Semua yang dijalani dalam membuktikan niatnya berjalan menuju kepada Allah sehingga sampai kepadaNya, selalu memenuhi perintah Allah: Wabtaghuu ilaihi al-wasiilata. Bersandar kepada Guru Wasithah. Sehingga apa yang dijalani tinggal sakderma nglakoni. Sama sekali tidak berani ngaku.........
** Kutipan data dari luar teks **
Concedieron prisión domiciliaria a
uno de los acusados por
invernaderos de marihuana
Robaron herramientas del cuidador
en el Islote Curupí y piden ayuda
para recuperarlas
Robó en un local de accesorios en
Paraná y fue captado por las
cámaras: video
                Bala Sirrullah adalah hamba Allah yang dibentuk olehNya dijadikan kekasihNya. Adalah
mereka yang dengan sadar dan penuh keyakinan memenuhi petunjuk Allah:
Sungguh Allah (amat) menyukai orang-orang yang selalu berperang untuk membunuh watak nafsunya sehingga si nafsu yang wujudnya adalah jiwaraganya menjadi patuh dan tunduk dijadikan tunggangannya hatinurani, roh dan rasa berjalan di jalan Allah (Shirathal-mustaqim) dalam barisan yang tertata rapi bagaikan sebuah bangunan yang tersusun kokoh”. (Arti dan maksud firman Allah dalam QS. Ash-Shaf ayat 4).

                Bala Sirrullah adalah hamba Allah yang ditarik oleh Fadhal dan RahmatNya, menggerakkan hatinya dengan penuh kesadaran “mau” meminta petunjuk Ilmu Syathariyah kepada yang berhak dan sah menunjuki (Wasithah) kemudian dengan sungguh-sungguh berniat untuk mengfusikan hatinurani, roh dan rasanya.
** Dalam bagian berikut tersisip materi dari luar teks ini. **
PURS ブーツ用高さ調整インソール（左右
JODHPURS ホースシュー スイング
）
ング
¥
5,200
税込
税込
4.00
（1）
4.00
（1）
Yaitulah hamba yang dimengertikan dengan maksud firman Allah: Inna anzalnaahu fi lailatu al-qadr.
Sesungguhnya Kami telah menurunkan-nya di malam al-qadr. Nya yang telah diturunkan Allah itu adalah Nur Muhammad. Bertemunya fitrah manusia dengan asal kejadiannya yang suci yaitu FitrahNya Allah Swt di dalam rasa. Yakni ketika seseorang baiat Ilmu Syathariyah yang juga disebut Ilmu Nubuwah kepada Wasithah. Dimaksud pada waktu malam adalah di waktu seluruh penduduk bumi digelapkan oleh mimpi-mimpi  gelapnya. Penduduk bumi hidupnya habis dijajah dan diperintah nafsu dan watak akunya. Dibalik itu ada hamba yang dikehendaki dengan hidayakNya dituntun untuk memperoleh Ilmu Nubuwah lalu ditetapkan mulia di sisiNya (dijadikan kekasihNya), apabila hamba itu kemudian dipahamkan bahwa lailatu al-qadr yang lebih baik meskipun dibandingkan seribu bulan, mengerti terhadap maksud Allah menurunkan para MalaikatNya dan ar-ruuh.
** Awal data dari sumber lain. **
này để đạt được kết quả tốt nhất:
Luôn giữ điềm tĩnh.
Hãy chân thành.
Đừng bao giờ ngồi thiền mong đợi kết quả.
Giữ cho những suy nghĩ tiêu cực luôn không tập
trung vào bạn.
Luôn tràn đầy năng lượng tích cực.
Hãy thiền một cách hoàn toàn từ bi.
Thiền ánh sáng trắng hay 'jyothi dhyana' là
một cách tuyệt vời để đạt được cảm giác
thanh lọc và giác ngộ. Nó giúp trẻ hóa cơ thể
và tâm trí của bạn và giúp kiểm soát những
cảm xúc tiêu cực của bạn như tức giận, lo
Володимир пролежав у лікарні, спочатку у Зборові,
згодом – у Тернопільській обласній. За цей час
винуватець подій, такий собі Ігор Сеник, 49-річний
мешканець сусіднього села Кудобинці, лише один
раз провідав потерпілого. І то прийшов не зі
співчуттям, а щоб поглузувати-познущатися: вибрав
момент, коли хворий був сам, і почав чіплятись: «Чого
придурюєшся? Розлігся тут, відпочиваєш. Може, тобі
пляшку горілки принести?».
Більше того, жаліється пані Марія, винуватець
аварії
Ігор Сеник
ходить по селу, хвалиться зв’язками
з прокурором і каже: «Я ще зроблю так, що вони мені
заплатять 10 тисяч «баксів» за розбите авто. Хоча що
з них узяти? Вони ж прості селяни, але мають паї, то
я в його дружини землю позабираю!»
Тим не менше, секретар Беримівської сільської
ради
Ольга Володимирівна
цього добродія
                Diturunkannya para MalaikatNya Allah (yang markas besarnya ada di dalam hati nurani) berarti siap berniat untuk mengfusikan hatinurani. Yaitu menyiapkan diri menjadikan seluruh hidup dan kehidupannya diniatkan untuk berjalan menuju kepada Tuhan sehingga sampai dengan selamat dan dengan rasa bahagia bertemu denganNya. Dan caranya harus ngikut jejaknya para MalaikatNya Allah. Yakni sujud, menghormati dan belajar ka al-mayyiti di hadapan Wasithah yang berhak dan sah mensucikannya. Dan rohnya diajari, dilatih dan dididik untuk berada dalam maqam hakekat.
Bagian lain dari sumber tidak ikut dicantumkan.